*** Opening AVAILABLE DATA ***
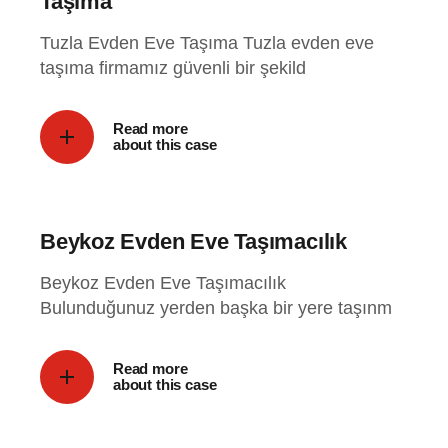
Taşıma
Tuzla Evden Eve Taşıma Tuzla evden eve
taşıma firmamız güvenli bir şekild
Read more
about this case
Beykoz Evden Eve Taşımacılık
Beykoz Evden Eve Taşımacılık
Bulunduğunuz yerden başka bir yere taşınm
Read more
about this case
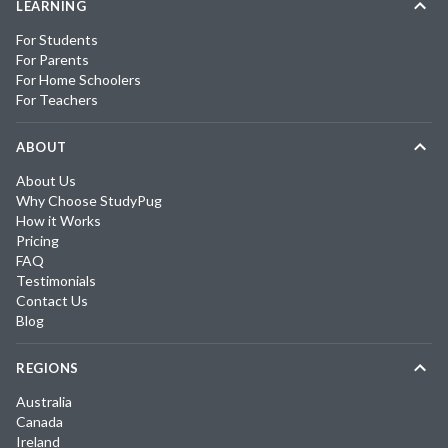
LEARNING
For Students
For Parents
For Home Schoolers
For Teachers
ABOUT
About Us
Why Choose StudyPug
How it Works
Pricing
FAQ
Testimonials
Contact Us
Blog
REGIONS
Australia
Canada
Ireland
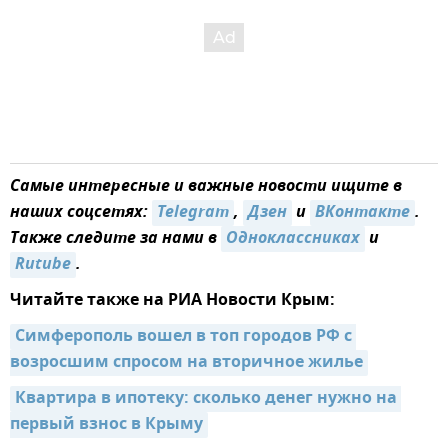
Самые интересные и важные новости ищите в
наших соцсетях:
Telegram
,
Дзен
и
ВКонтакте
.
Также следите за нами в
Одноклассниках
и
Rutube
.
Читайте также на РИА Новости Крым:
Симферополь вошел в топ городов РФ с 
возросшим спросом на вторичное жилье
Квартира в ипотеку: сколько денег нужно на 
первый взнос в Крыму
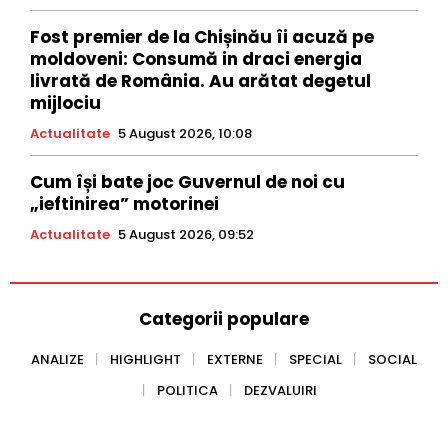
Fost premier de la Chișinău îi acuză pe
moldoveni: Consumă in draci energia
livrată de România. Au arătat degetul
mijlociu
Actualitate
5 August 2026, 10:08
Cum își bate joc Guvernul de noi cu
„ieftinirea” motorinei
Actualitate
5 August 2026, 09:52
Categorii populare
ANALIZE
HIGHLIGHT
EXTERNE
SPECIAL
SOCIAL
POLITICA
DEZVALUIRI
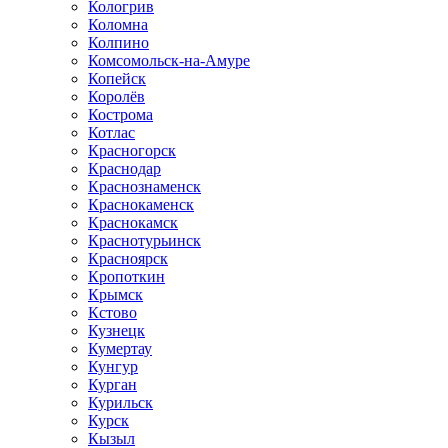
Кологрив
Коломна
Колпино
Комсомольск-на-Амуре
Копейск
Королёв
Кострома
Котлас
Красногорск
Краснодар
Краснознаменск
Краснокаменск
Краснокамск
Краснотурьинск
Красноярск
Кропоткин
Крымск
Кстово
Кузнецк
Кумертау
Кунгур
Курган
Курильск
Курск
Кызыл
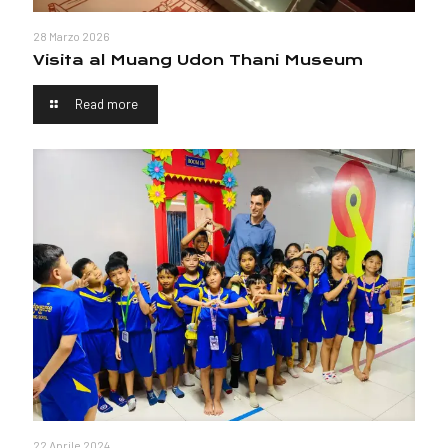
28 Marzo 2026
Visita al Muang Udon Thani Museum
Read more
22 Aprile 2024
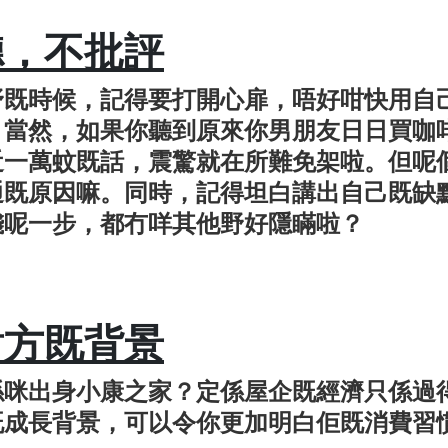
聽，不批評
野既時候，記得要打開心扉，唔好咁快用自
！當然，如果你聽到原來你男朋友日日買咖
近一萬蚊既話，震驚就在所難免架啦。但呢
通既原因嘛。同時，記得坦白講出自己既缺
錢呢一步，都冇咩其他野好隱瞞啦？
對方既背景
係咪出身小康之家？定係屋企既經濟只係過
既成長背景，可以令你更加明白佢既消費習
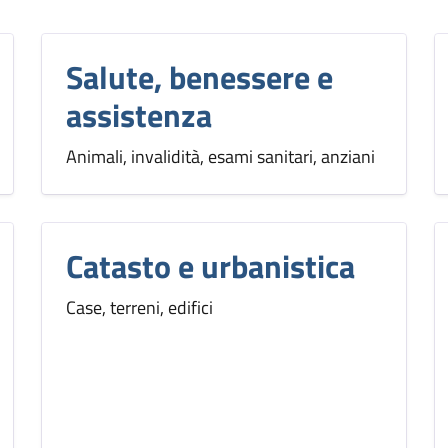
Salute, benessere e
assistenza
Animali, invalidità, esami sanitari, anziani
Catasto e urbanistica
Case, terreni, edifici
*** Closing AVAILABLE DATA ***
WHAT IS NEEDED
A verbatim transcript of the entries above is required, with the pictures left out.

EXERCISE SOLUTION
Taşıma
Tuzla Evden Eve Taşıma Tuzla evden eve
taşıma firmamız güvenli bir şekild
Read more
about this case
Beykoz Evden Eve Taşımacılık
Beykoz Evden Eve Taşımacılık
Bulunduğunuz yerden başka bir yere taşınm
Read more
about this case
LEARNING
For Students
For Parents
For Home Schoolers
For Teachers
ABOUT
About Us
Why Choose StudyPug
How it Works
Pricing
FAQ
Testimonials
Contact Us
Blog
REGIONS
Australia
Canada
Ireland
Самые интересные и важные новости ищите в
наших соцсетях:
Telegram
,
Дзен
и
ВКонтакте
.
Также следите за нами в
Одноклассниках
и
Rutube
.
Читайте также на РИА Новости Крым:
Симферополь вошел в топ городов РФ с 
возросшим спросом на вторичное жилье
Квартира в ипотеку: сколько денег нужно на 
первый взнос в Крыму
Fost premier de la Chișinău îi acuză pe
moldoveni: Consumă in draci energia
livrată de România. Au arătat degetul
mijlociu
Actualitate
5 August 2026, 10:08
Cum își bate joc Guvernul de noi cu
„ieftinirea” motorinei
Actualitate
5 August 2026, 09:52
Categorii populare
ANALIZE
HIGHLIGHT
EXTERNE
SPECIAL
SOCIAL
POLITICA
DEZVALUIRI
Кологрив
Коломна
Колпино
Комсомольск-на-Амуре
Копейск
Королёв
Кострома
Котлас
Красногорск
Краснодар
Краснознаменск
Краснокаменск
Краснокамск
Краснотурьинск
Красноярск
Кропоткин
Крымск
Кстово
Кузнецк
Кумертау
Кунгур
Курган
Курильск
Курск
Кызыл
28 Marzo 2026
Visita al Muang Udon Thani Museum
Read more
22 Aprile 2024
聽，不批評
野既時候，記得要打開心扉，唔好咁快用自
！當然，如果你聽到原來你男朋友日日買咖
近一萬蚊既話，震驚就在所難免架啦。但呢
通既原因嘛。同時，記得坦白講出自己既缺
錢呢一步，都冇咩其他野好隱瞞啦？
對方既背景
係咪出身小康之家？定係屋企既經濟只係過
既成長背景，可以令你更加明白佢既消費習
Salute, benessere e
assistenza
Animali, invalidità, esami sanitari, anziani
Catasto e urbanistica
Case, terreni, edifici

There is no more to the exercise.